(Collected data)
------------------------------------------------------------
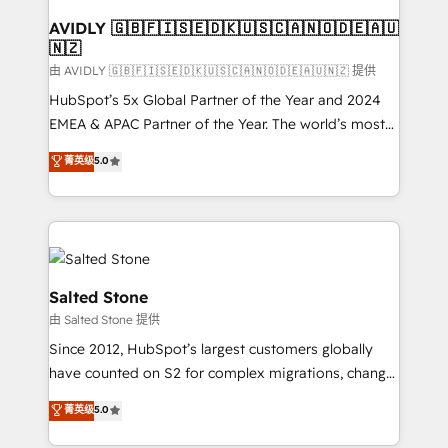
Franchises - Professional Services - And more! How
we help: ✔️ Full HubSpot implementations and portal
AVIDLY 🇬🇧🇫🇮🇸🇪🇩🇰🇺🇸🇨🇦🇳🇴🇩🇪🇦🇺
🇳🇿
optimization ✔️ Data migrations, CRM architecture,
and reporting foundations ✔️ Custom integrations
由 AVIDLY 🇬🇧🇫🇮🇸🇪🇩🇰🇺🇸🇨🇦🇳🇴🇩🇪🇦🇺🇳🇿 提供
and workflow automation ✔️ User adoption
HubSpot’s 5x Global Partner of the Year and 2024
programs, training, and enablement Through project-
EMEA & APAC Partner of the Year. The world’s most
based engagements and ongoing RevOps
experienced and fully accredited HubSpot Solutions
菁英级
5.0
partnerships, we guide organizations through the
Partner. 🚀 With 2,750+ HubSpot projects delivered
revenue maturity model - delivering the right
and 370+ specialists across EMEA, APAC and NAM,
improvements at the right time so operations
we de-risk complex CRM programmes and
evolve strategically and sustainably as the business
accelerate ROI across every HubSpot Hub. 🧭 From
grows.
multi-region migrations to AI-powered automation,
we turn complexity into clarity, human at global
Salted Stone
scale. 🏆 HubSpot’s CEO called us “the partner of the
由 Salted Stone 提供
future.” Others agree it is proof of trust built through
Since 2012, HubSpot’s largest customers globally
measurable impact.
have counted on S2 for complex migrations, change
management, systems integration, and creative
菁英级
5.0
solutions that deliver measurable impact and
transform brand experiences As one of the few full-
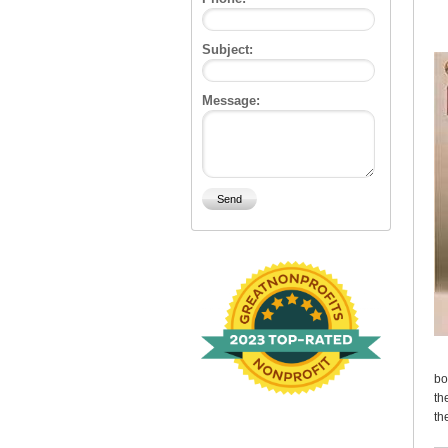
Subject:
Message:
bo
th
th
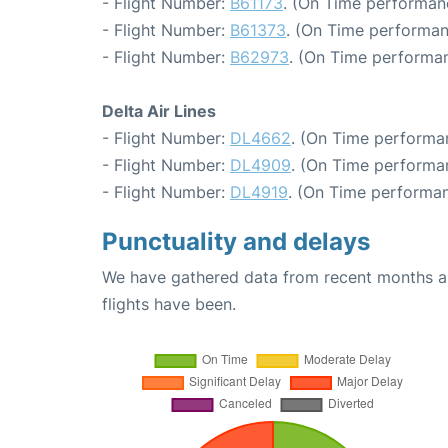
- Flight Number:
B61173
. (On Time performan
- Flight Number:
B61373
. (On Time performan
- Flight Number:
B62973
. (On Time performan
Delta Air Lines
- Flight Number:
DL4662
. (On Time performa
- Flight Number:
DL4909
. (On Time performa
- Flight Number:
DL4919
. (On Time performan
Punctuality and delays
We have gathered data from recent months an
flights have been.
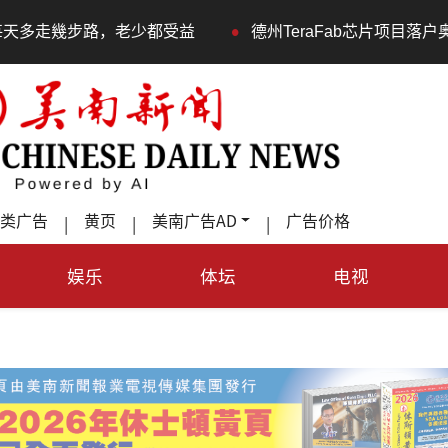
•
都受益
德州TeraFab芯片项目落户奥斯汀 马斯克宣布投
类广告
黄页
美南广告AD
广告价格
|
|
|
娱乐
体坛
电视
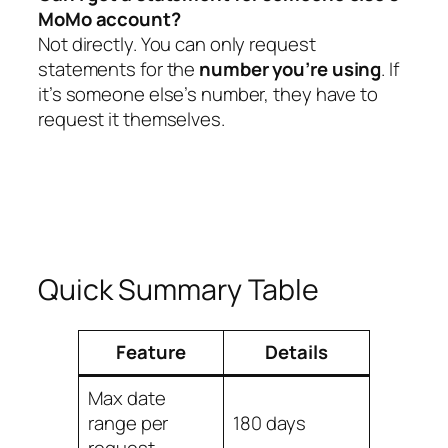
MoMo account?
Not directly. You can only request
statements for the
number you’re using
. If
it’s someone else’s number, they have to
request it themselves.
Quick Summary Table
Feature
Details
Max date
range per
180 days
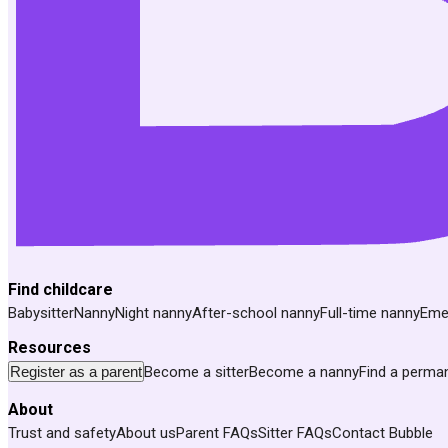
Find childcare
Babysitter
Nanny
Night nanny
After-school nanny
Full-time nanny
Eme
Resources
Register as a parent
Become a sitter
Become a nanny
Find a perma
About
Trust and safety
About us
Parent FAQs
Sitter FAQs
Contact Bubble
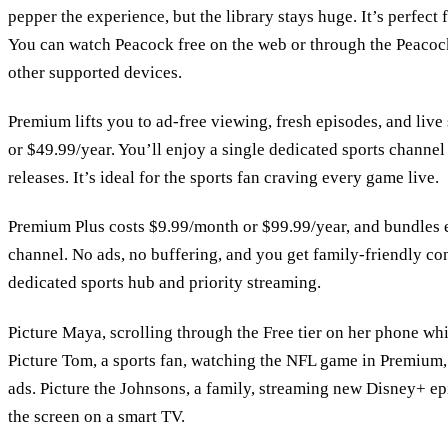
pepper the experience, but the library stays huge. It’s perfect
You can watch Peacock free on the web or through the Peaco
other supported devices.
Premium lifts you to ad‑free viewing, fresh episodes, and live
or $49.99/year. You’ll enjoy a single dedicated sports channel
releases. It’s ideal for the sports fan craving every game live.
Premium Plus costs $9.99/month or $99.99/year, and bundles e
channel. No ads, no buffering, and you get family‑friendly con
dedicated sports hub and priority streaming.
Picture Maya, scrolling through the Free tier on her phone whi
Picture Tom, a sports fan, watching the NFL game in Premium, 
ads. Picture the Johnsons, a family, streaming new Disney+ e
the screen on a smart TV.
------------------------------------------------------------
- [Exercise aim]
Look back at the data above, then output exactly the lines from the line holding "trust built through" up to and including the line holding "You can watch". Leave out the pictures.

- [Output for this exercise]
future.” Others agree it is proof of trust built through
Since 2012, HubSpot’s largest customers globally
measurable impact.
have counted on S2 for complex migrations, change
management, systems integration, and creative
菁英级
5.0
solutions that deliver measurable impact and
transform brand experiences As one of the few full-
Subject:
Message:
bo
th
th
- Flight Number:
B61173
. (On Time performan
- Flight Number:
B61373
. (On Time performan
- Flight Number:
B62973
. (On Time performan
Delta Air Lines
- Flight Number:
DL4662
. (On Time performa
- Flight Number:
DL4909
. (On Time performa
- Flight Number:
DL4919
. (On Time performan
Punctuality and delays
We have gathered data from recent months an
flights have been.
•
都受益
德州TeraFab芯片项目落户奥斯汀 马斯克宣布投
类广告
黄页
美南广告AD
广告价格
|
|
|
娱乐
体坛
电视
MoMo account?
Not directly. You can only request
statements for the
number you’re using
. If
it’s someone else’s number, they have to
request it themselves.
Quick Summary Table
Feature
Details
Max date
range per
180 days
Find childcare
Babysitter
Nanny
Night nanny
After-school nanny
Full-time nanny
Eme
Resources
Register as a parent
Become a sitter
Become a nanny
Find a perma
About
Trust and safety
About us
Parent FAQs
Sitter FAQs
Contact Bubble
pepper the experience, but the library stays huge. It’s perfect
You can watch Peacock free on the web or through the Peaco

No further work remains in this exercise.